Re: Disk Benchmarking Question

От
"Mike Sofen"
Дата:

Hi Dave,

 

Database disk performance has to take into account IOPs, and IMO, over MBPs, since it’s the ability of the disk subsystem to write lots of little bits (usually) versus writing giant globs, especially in direct attached storage (like yours, versus a SAN).  Most db disk benchmarks revolve around IOPs…and this is where SSDs utterly crush spinning disks.

 

You can get maybe 200 IOPs out of each disk, you have 4 in raid  10 so you get a whopping 400 IOPs.  A single quality SSD (like the Samsung 850 pro) will support a minimum of 40k IOPs on reads and 80k IOPs on writes.  That’s why SSDs are eliminating spinning disks when performance is critical and budget allows.

 

Back to your question – the MBPs is the capacity of interface, so it makes sense that it’s the same for both reads and writes.  The perc raid controller will be saving your bacon on writes, with 2gb cache (assuming it’s caching writes), so it becomes the equivalent of an SSD up to the capacity limit of the write cache.  With only 400 iops of write speed, with a busy server you can easily saturate the cache and then your system will drop to a crawl.

 

If I didn’t answer the intent of your question, feel free to clarify for me.

 

Mike

 

From: pgsql-performance-owner@postgresql.org [mailto:pgsql-performance-owner@postgresql.org] On Behalf Of Dave Stibrany
Sent: Thursday, March 17, 2016 1:45 PM
To: pgsql-performance@postgresql.org
Subject: [PERFORM] Disk Benchmarking Question

 

I'm pretty new to benchmarking hard disks and I'm looking for some advice on interpreting the results of some basic tests.

 

The server is:

- Dell PowerEdge R430

- 1 x Intel Xeon E5-2620 2.4GHz

- 32 GB RAM

- 4 x 600GB 10k SAS Seagate ST600MM0088 in RAID 10

- PERC H730P Raid Controller with 2GB cache in write back mode.

 

The OS is Ubuntu 14.04, I'm using LVM and I have an ext4 volume for /, and an xfs volume for PGDATA.

 

I ran some dd and bonnie++ tests and I'm a bit confused by the numbers. I ran 'bonnie++ -n0 -f' on the root volume.

 

Here's a link to the bonnie test results

 

The vendor stats say sustained throughput of 215 to 108 MBps, so I guess I'd expect around 400-800 MBps read and 200-400 MBps write. In any case, I'm pretty confused as to why the read and write sequential speeds are almost identical. Does this look wrong?

 

Thanks,

 

Dave

 

 

 

Re: Disk Benchmarking Question

От
Dave Stibrany
Дата:
Hey Mike,

Thanks for the response. I think where I'm confused is that I thought vendor specified MBps was an estimate of sequential read/write speed. Therefore if you're in RAID10, you'd have 4x the sequential read speed and 2x the sequential write speed. Am I misunderstanding something?
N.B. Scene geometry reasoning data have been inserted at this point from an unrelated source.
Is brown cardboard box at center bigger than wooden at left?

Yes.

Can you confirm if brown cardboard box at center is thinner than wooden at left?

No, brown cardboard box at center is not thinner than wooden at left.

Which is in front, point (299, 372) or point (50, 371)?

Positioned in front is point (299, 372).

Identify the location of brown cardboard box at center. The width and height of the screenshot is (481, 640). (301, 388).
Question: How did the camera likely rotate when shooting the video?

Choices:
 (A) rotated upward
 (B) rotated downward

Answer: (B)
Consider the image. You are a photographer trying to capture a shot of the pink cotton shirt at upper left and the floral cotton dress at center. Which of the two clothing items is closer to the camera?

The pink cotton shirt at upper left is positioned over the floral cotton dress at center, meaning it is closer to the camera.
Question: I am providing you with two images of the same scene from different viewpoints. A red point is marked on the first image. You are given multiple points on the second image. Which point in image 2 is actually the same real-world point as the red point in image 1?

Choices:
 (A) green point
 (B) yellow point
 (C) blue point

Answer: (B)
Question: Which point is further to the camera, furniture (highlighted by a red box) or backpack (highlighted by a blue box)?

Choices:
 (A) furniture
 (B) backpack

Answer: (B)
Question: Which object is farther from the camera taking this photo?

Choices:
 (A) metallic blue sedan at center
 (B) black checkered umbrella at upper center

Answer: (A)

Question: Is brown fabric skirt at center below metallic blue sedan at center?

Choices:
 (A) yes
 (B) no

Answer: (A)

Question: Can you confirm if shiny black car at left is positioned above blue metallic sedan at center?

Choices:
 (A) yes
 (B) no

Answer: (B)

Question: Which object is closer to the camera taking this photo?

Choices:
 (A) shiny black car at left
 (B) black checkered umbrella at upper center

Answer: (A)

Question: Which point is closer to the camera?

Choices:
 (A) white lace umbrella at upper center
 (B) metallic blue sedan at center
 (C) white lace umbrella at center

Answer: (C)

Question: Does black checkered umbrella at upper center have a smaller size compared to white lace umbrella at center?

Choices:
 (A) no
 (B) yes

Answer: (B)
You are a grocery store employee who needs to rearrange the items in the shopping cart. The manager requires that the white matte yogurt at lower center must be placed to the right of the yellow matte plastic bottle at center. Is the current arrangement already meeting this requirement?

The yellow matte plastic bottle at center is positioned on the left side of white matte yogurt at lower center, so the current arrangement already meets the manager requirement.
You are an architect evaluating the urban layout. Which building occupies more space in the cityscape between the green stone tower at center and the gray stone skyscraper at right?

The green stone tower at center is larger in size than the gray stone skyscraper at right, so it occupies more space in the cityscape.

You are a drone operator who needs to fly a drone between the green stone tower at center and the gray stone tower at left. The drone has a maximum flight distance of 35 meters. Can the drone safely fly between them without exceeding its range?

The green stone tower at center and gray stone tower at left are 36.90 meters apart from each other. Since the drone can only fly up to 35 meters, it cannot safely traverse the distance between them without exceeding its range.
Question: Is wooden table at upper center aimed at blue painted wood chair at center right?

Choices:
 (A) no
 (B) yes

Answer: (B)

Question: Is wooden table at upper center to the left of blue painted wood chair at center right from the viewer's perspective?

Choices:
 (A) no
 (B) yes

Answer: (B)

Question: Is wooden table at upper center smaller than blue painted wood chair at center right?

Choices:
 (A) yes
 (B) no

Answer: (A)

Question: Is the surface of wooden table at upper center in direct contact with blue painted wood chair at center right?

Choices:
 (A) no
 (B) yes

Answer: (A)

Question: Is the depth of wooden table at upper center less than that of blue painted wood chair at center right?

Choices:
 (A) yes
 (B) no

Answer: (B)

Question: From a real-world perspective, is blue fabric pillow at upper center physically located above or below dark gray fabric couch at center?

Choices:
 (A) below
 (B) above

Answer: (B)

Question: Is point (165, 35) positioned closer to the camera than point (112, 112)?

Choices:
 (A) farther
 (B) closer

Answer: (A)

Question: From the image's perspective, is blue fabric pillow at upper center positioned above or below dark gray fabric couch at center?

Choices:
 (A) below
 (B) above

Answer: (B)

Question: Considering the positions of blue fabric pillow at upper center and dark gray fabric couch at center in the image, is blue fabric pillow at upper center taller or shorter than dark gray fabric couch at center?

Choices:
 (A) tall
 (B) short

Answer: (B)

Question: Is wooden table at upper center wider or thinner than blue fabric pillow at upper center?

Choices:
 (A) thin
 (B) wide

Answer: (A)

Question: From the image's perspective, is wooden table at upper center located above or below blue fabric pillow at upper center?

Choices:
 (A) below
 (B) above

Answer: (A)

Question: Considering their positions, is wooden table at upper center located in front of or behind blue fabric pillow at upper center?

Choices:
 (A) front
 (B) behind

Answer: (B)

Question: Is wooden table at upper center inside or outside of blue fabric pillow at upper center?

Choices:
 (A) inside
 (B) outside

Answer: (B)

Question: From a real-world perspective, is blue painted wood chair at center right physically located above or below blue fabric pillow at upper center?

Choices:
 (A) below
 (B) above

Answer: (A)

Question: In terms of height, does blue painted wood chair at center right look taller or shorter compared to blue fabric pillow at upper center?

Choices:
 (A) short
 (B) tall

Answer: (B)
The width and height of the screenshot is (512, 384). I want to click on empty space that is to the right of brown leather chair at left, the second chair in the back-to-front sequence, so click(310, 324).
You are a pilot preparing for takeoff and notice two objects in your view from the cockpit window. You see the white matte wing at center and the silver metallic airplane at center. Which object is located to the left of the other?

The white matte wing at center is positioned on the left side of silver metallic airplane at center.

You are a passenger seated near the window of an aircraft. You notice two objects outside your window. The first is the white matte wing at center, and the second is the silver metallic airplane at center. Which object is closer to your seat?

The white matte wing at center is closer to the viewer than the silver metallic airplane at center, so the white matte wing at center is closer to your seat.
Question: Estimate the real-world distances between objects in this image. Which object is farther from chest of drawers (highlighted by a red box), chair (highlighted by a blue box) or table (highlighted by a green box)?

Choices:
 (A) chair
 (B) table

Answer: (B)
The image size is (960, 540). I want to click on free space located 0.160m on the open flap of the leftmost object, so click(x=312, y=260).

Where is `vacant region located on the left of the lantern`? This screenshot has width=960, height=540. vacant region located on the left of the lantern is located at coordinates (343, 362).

Also, when you mention that MBPs is the capacity of the interface, what do you mean exactly. I've been taking interface speed to be the electronic transfer speed, not the speed from the actual physical medium, and more in the 6-12 gigabit range.

Please let me know if I'm way off on any of this, I'm hoping to have my mental model updated.

Thanks!

Dave

On Thu, Mar 17, 2016 at 5:11 PM, Mike Sofen <msofen@runbox.com> wrote:

Hi Dave,

 

Database disk performance has to take into account IOPs, and IMO, over MBPs, since it’s the ability of the disk subsystem to write lots of little bits (usually) versus writing giant globs, especially in direct attached storage (like yours, versus a SAN).  Most db disk benchmarks revolve around IOPs…and this is where SSDs utterly crush spinning disks.

 

You can get maybe 200 IOPs out of each disk, you have 4 in raid  10 so you get a whopping 400 IOPs.  A single quality SSD (like the Samsung 850 pro) will support a minimum of 40k IOPs on reads and 80k IOPs on writes.  That’s why SSDs are eliminating spinning disks when performance is critical and budget allows.

 

Back to your question – the MBPs is the capacity of interface, so it makes sense that it’s the same for both reads and writes.  The perc raid controller will be saving your bacon on writes, with 2gb cache (assuming it’s caching writes), so it becomes the equivalent of an SSD up to the capacity limit of the write cache.  With only 400 iops of write speed, with a busy server you can easily saturate the cache and then your system will drop to a crawl.

 

If I didn’t answer the intent of your question, feel free to clarify for me.

 

Mike

 

From: pgsql-performance-owner@postgresql.org [mailto:pgsql-performance-owner@postgresql.org] On Behalf Of Dave Stibrany
Sent: Thursday, March 17, 2016 1:45 PM
To: pgsql-performance@postgresql.org
Subject: [PERFORM] Disk Benchmarking Question

 

I'm pretty new to benchmarking hard disks and I'm looking for some advice on interpreting the results of some basic tests.

 

The server is:

- Dell PowerEdge R430

- 1 x Intel Xeon E5-2620 2.4GHz

- 32 GB RAM

- 4 x 600GB 10k SAS Seagate ST600MM0088 in RAID 10

- PERC H730P Raid Controller with 2GB cache in write back mode.

 

The OS is Ubuntu 14.04, I'm using LVM and I have an ext4 volume for /, and an xfs volume for PGDATA.

 

I ran some dd and bonnie++ tests and I'm a bit confused by the numbers. I ran 'bonnie++ -n0 -f' on the root volume.

 

Here's a link to the bonnie test results

 

The vendor stats say sustained throughput of 215 to 108 MBps, so I guess I'd expect around 400-800 MBps read and 200-400 MBps write. In any case, I'm pretty confused as to why the read and write sequential speeds are almost identical. Does this look wrong?

 

Thanks,

 

Dave

 

 

 




--
THIS IS A TEST

Re: Disk Benchmarking Question

От
"Mike Sofen"
Дата:

Sorry for the delay, long work day!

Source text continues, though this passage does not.